The Burgstahler-Dichev / McCrary test, by contrast, is largely null at the accountant level (no significant transition at two of three cosine bin widths and two of three dHash bin widths, with the one cosine transition sitting on the upper edge of the convergence band; Appendix A); at $N = 686$ accountants the test has limited power and cannot affirmatively establish smoothness, but its largely-null pattern is consistent with the smoothly-mixed cluster boundaries implied by the accountant-level GMM.
The substantive reading is therefore narrower than "discrete behavior": *pixel-level output quality* is continuous and heavy-tailed, and *accountant-level aggregate behavior* is clustered into three recognizable groups whose inter-cluster boundaries are gradual rather than sharp.

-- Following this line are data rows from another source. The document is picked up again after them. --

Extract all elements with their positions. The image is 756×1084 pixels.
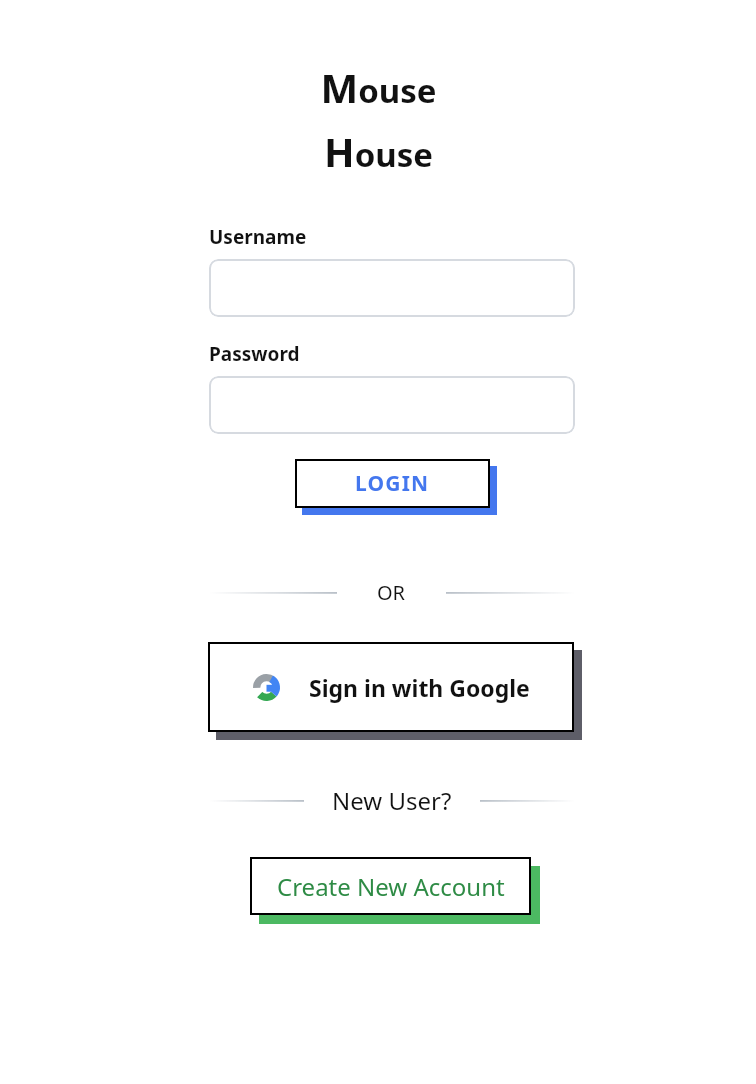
staticText: Create New Account — [277, 870, 505, 903]
staticText: OR — [377, 579, 406, 606]
staticText: LOGIN — [355, 469, 430, 498]
staticText: New User? — [332, 784, 452, 817]
staticText: Username — [209, 224, 307, 250]
other: Google logo — [253, 674, 280, 701]
staticText: Mouse — [320, 60, 437, 114]
button[interactable] — [209, 259, 575, 317]
button[interactable]: Create New Account — [250, 857, 531, 915]
staticText: House — [324, 124, 433, 178]
button[interactable]: Google logo — [208, 642, 574, 732]
staticText: Password — [209, 341, 300, 367]
button[interactable]: LOGIN — [295, 459, 490, 508]
staticText: Sign in with Google — [309, 672, 530, 703]
button[interactable] — [209, 376, 575, 434]
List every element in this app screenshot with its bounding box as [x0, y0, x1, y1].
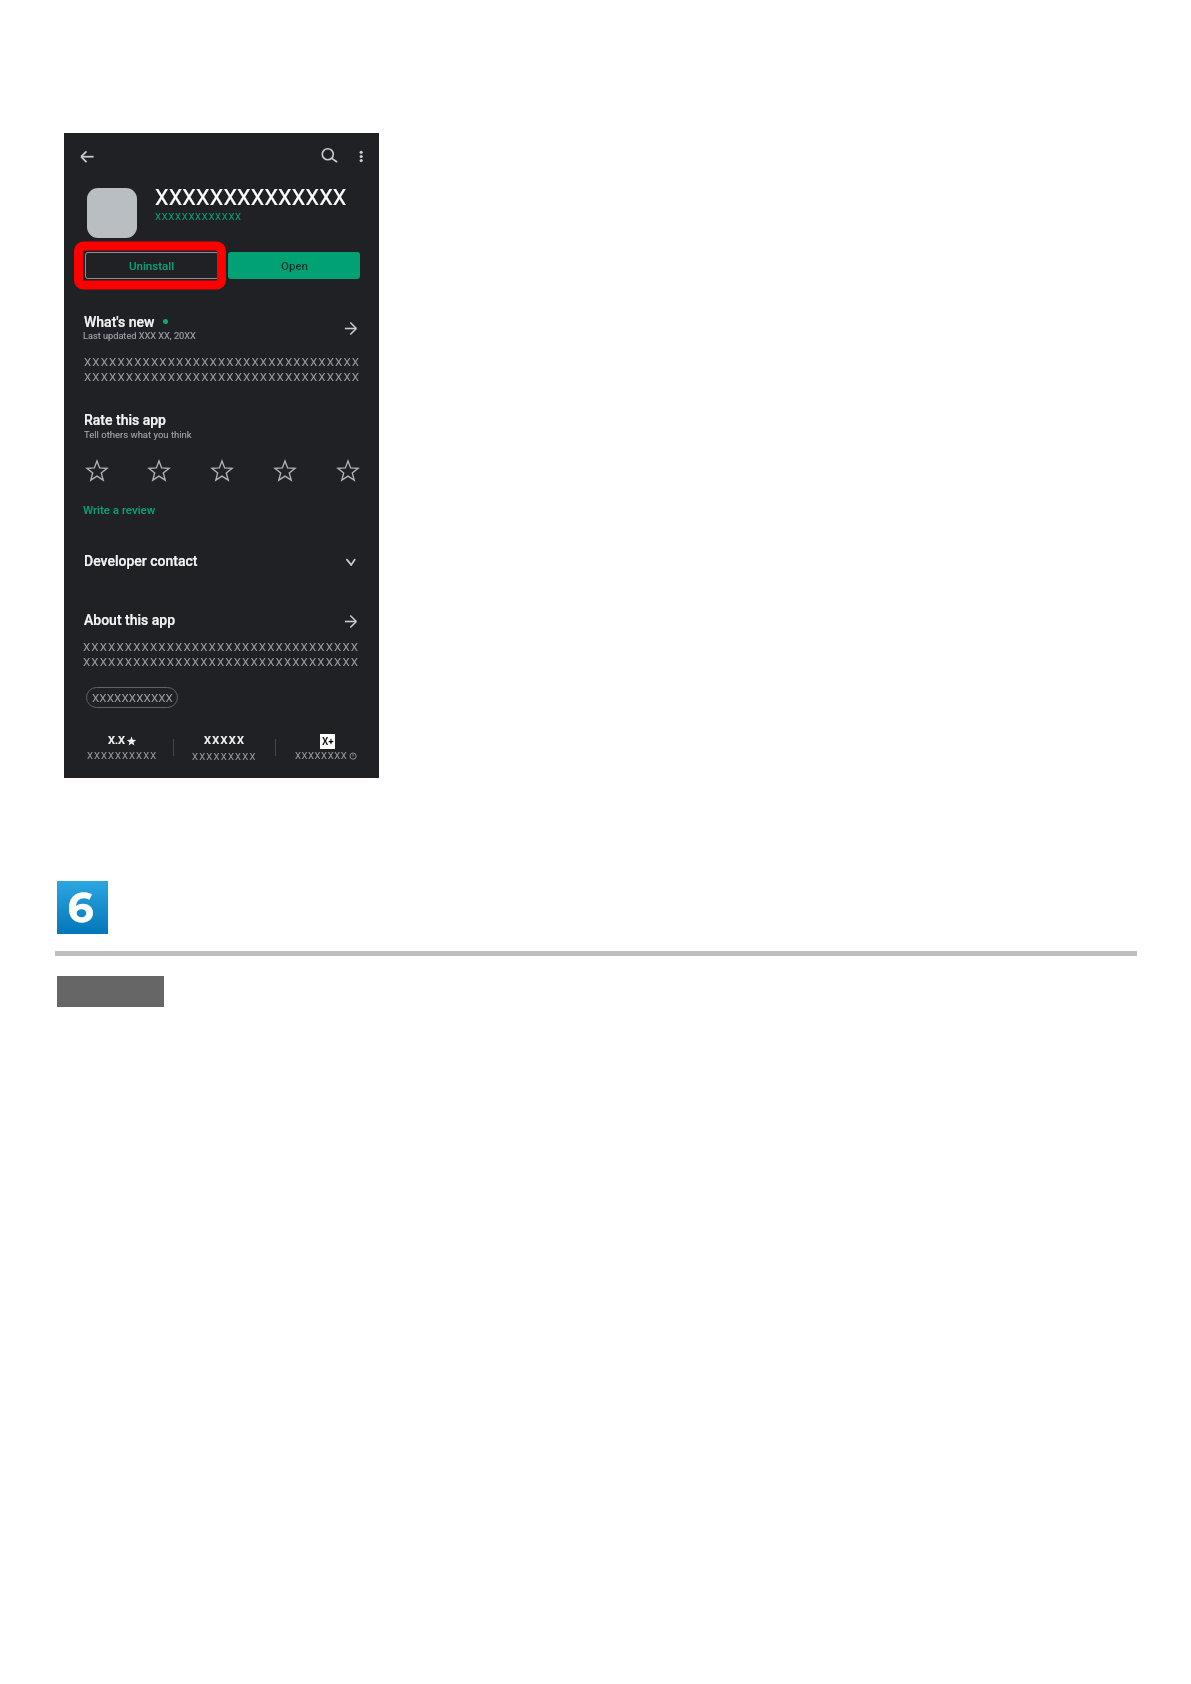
staticText: XXXXXXXXXX — [87, 750, 158, 761]
button[interactable]: Rate 5 star — [333, 456, 363, 486]
staticText: XXXXXXXXXXXXXXXXXXXXXXXXXXXXXXXXX — [84, 355, 361, 368]
button[interactable]: XXXXXXXXXXX — [86, 687, 178, 708]
button[interactable]: Rate 2 star — [144, 456, 174, 486]
staticText: XXXXXXXXXXXXXX — [155, 185, 347, 210]
button[interactable]: Uninstall — [85, 252, 219, 279]
staticText: XXXXXXXX — [295, 750, 348, 761]
button[interactable]: Rate 3 star — [207, 456, 237, 486]
staticText: XXXXXXXXXXXXXXXXXXXXXXXXXXXXXXXXX — [83, 640, 360, 653]
staticText: Rate this app — [84, 412, 166, 428]
staticText: Uninstall — [129, 259, 175, 272]
button[interactable]: About this app — [81, 611, 362, 637]
staticText: Last updated XXX XX, 20XX — [83, 330, 196, 341]
staticText: X+ — [322, 736, 334, 748]
staticText: X.X — [108, 734, 125, 747]
button[interactable]: Developer contact — [81, 553, 362, 579]
staticText: Write a review — [83, 503, 156, 516]
button[interactable]: Write a review — [83, 502, 161, 519]
button[interactable]: Open — [228, 252, 360, 279]
staticText: XXXXXXXXX — [192, 751, 257, 762]
staticText: XXXXXXXXXXXXXXXXXXXXXXXXXXXXXXXXX — [84, 370, 361, 383]
staticText: XXXXX — [204, 734, 246, 747]
button[interactable]: Back — [72, 142, 100, 170]
button[interactable]: Search — [314, 141, 342, 169]
button[interactable]: Rate 1 star — [82, 456, 112, 486]
staticText: Developer contact — [84, 553, 198, 569]
staticText: XXXXXXXXXXX — [92, 691, 173, 704]
button[interactable]: More options — [347, 141, 375, 169]
staticText: XXXXXXXXXXXXXXXXXXXXXXXXXXXXXXXXX — [83, 655, 360, 668]
button[interactable]: Rate 4 star — [270, 456, 300, 486]
staticText: Tell others what you think — [84, 429, 192, 440]
staticText: XXXXXXXXXXXXX — [155, 211, 242, 222]
staticText: 6 — [67, 882, 94, 932]
button[interactable]: What's new — [81, 309, 362, 345]
staticText: What's new — [84, 314, 155, 330]
staticText: About this app — [84, 612, 175, 628]
staticText: Open — [281, 259, 308, 272]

Fourth, we introduced a *replication-dominated* calibration methodology---explicitly distinguishing replication-dominated from replication-pure calibration anchors and validating classification against a byte-level pixel-identity anchor (310 byte-identical signatures) paired with a $\sim$50,000-pair inter-CPA negative anchor.
To document the within-firm sampling variance of using the calibration firm as its own validation reference, we split the firm's CPAs 70/30 at the CPA level and report capture rates on both folds with Wilson 95% confidence intervals; extreme rules agree across folds while rules in the operational 85-95% capture band differ by 1-5 percentage points, reflecting within-firm heterogeneity in replication intensity rather than generalization failure.
This framing is internally consistent with all available evidence: the visual-inspection observation of pixel-identical signatures across unrelated audit engagements for the majority of calibration-firm partners; the 92.5% / 7.5% split in signature-level cosine thresholds; and, among the 171 calibration-firm CPAs with enough signatures to enter the accountant-level GMM (of 180 registered CPAs; 178 after excluding two with disambiguation ties, Section IV-G.2), the 139 / 32 split between the high-replication and middle-band clusters.
An ablation study comparing ResNet-50, VGG-16 and EfficientNet-B0 confirmed that ResNet-50 offers the best balance of discriminative power, classification stability, and computational efficiency for this task.
## Future Work
Several directions merit further investigation.
Domain-adapted feature extractors, trained or fine-tuned on signature-specific datasets, may improve discriminative performance beyond the transferred ImageNet features used in this study.
Extending the accountant-level analysis to auditor-year units---using the same convergent threshold framework at finer temporal resolution---could reveal within-accountant transitions between hand-signing and non-hand-signing over the decade.
The pipeline's applicability to other jurisdictions and document types (e.g., corporate filings in other countries, legal documents, medical records) warrants exploration.
The replication-dominated calibration strategy and the pixel-identity anchor technique are both directly generalizable to settings in which (i) a reference subpopulation has a known dominant mechanism and (ii) the target mechanism leaves a byte-level signature in the artifact itself.
Finally, integration with regulatory monitoring systems and a larger negative-anchor study---for example drawing from inter-CPA pairs under explicit accountant-level blocking---would strengthen the practical deployment potential of this approach.